**TASK REQUIREMENTS**
Below this line is a set of entries; quote exactly the lines from the line that contains "Given the image: Mask" to the line that contains "See the attached image.", both lines included.

**STUDY MATERIAL**
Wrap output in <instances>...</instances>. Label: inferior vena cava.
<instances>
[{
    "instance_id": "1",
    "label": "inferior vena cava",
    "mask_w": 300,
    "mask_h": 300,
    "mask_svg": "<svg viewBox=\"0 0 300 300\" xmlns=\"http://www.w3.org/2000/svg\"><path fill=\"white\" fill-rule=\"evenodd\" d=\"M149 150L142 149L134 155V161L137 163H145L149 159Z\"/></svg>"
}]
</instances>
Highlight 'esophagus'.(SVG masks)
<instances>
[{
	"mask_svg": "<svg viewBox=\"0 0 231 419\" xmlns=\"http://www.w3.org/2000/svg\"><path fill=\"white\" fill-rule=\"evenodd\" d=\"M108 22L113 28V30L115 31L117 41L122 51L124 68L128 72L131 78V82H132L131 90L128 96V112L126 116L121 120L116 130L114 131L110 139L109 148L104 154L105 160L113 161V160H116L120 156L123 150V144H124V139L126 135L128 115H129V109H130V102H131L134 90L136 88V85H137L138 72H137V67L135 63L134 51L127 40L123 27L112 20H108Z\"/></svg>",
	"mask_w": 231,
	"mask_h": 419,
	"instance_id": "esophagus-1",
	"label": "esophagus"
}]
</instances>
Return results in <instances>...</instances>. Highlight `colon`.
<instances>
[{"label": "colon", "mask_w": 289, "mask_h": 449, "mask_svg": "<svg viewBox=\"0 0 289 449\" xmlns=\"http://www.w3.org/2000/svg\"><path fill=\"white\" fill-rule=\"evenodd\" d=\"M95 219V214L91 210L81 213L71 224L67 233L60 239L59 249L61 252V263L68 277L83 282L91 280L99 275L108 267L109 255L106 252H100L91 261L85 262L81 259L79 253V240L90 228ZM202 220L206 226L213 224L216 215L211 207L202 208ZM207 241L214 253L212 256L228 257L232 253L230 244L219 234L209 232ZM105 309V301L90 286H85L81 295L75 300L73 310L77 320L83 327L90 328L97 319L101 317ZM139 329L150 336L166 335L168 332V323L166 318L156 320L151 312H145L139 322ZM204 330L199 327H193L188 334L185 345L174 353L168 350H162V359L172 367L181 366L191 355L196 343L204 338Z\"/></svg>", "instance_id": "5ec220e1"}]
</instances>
* * *
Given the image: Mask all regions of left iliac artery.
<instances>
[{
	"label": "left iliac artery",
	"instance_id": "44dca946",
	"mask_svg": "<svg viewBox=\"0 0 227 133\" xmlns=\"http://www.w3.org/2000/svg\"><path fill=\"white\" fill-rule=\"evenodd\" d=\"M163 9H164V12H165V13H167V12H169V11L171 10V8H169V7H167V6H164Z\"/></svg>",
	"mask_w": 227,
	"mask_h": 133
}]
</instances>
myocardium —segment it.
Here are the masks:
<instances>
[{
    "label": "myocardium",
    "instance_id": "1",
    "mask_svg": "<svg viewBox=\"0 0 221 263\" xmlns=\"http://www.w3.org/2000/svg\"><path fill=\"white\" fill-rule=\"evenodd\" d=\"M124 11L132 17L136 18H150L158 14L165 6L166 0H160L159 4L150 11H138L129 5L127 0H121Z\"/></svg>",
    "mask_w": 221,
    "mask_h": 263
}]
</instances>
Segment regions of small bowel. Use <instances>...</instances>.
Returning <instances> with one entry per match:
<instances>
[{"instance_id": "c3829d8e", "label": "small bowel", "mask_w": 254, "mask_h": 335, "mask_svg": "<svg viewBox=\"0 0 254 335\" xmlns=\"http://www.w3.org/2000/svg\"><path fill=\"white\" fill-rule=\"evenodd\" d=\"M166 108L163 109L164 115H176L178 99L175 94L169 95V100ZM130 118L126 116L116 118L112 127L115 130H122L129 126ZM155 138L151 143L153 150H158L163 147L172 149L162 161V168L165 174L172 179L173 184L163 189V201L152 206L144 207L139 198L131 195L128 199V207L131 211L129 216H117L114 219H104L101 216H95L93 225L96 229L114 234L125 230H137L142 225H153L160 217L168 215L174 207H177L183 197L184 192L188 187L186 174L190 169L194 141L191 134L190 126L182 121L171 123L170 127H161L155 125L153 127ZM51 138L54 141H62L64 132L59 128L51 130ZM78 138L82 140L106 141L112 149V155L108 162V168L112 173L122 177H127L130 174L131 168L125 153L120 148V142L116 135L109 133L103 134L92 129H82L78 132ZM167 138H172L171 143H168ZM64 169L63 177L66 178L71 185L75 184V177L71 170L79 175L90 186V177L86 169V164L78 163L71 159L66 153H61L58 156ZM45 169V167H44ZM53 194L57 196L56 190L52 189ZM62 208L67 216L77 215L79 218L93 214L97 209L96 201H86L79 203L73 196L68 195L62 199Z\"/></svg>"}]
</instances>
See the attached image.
* * *
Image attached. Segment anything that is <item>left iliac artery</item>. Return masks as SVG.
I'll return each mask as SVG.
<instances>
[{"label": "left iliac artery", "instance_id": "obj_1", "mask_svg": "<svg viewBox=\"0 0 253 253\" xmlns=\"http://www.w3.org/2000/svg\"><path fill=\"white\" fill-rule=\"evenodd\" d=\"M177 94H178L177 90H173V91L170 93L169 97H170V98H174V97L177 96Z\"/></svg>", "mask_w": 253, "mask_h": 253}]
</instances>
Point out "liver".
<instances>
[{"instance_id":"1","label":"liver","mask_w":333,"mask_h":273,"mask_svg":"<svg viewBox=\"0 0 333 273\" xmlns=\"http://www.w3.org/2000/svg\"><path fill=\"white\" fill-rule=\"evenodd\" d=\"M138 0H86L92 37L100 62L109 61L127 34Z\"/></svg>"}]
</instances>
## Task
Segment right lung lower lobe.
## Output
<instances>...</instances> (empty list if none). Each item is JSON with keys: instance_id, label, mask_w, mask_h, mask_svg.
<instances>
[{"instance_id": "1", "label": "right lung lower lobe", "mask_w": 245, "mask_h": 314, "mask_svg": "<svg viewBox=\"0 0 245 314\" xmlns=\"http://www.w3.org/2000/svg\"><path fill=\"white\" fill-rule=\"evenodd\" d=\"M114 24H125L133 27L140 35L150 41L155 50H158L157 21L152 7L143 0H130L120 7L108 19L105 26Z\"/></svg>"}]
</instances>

**YOUR RESPONSE**
Given the image: Mask all regions of left iliac artery.
<instances>
[{
	"label": "left iliac artery",
	"instance_id": "44dca946",
	"mask_svg": "<svg viewBox=\"0 0 227 133\" xmlns=\"http://www.w3.org/2000/svg\"><path fill=\"white\" fill-rule=\"evenodd\" d=\"M163 9H164V12H165V13H167V12H169V11L171 10V8H169V7H167V6H164Z\"/></svg>",
	"mask_w": 227,
	"mask_h": 133
}]
</instances>
myocardium —segment it.
Here are the masks:
<instances>
[{
    "label": "myocardium",
    "instance_id": "1",
    "mask_svg": "<svg viewBox=\"0 0 221 263\" xmlns=\"http://www.w3.org/2000/svg\"><path fill=\"white\" fill-rule=\"evenodd\" d=\"M124 11L132 17L136 18H150L158 14L165 6L166 0H160L159 4L150 11H138L129 5L127 0H121Z\"/></svg>",
    "mask_w": 221,
    "mask_h": 263
}]
</instances>
Segment regions of small bowel. Use <instances>...</instances>.
Returning <instances> with one entry per match:
<instances>
[{"instance_id": "c3829d8e", "label": "small bowel", "mask_w": 254, "mask_h": 335, "mask_svg": "<svg viewBox=\"0 0 254 335\" xmlns=\"http://www.w3.org/2000/svg\"><path fill=\"white\" fill-rule=\"evenodd\" d=\"M166 108L163 109L164 115H176L178 99L175 94L169 95V100ZM130 118L126 116L116 118L112 127L115 130H122L129 126ZM155 138L151 143L153 150H158L163 147L172 149L162 161V168L165 174L172 179L173 184L163 189V201L152 206L144 207L139 198L131 195L128 199V207L131 211L129 216H117L114 219H104L101 216H95L93 225L96 229L114 234L125 230H137L142 225H153L160 217L168 215L174 207H177L183 197L184 192L188 187L186 174L190 169L194 141L191 134L190 126L182 121L171 123L170 127H161L155 125L153 127ZM51 138L54 141H62L64 132L59 128L51 130ZM78 138L82 140L106 141L112 149V155L108 162V168L112 173L122 177H127L130 174L131 168L125 153L120 148V142L116 135L109 133L103 134L92 129H82L78 132ZM167 138H172L171 143H168ZM64 169L63 177L66 178L71 185L75 184V177L71 170L79 175L90 186V177L86 169V164L78 163L71 159L66 153H61L58 156ZM45 169V167H44ZM53 194L57 196L56 190L52 189ZM62 208L67 216L77 215L79 218L93 214L97 209L96 201H86L79 203L73 196L68 195L62 199Z\"/></svg>"}]
</instances>
See the attached image.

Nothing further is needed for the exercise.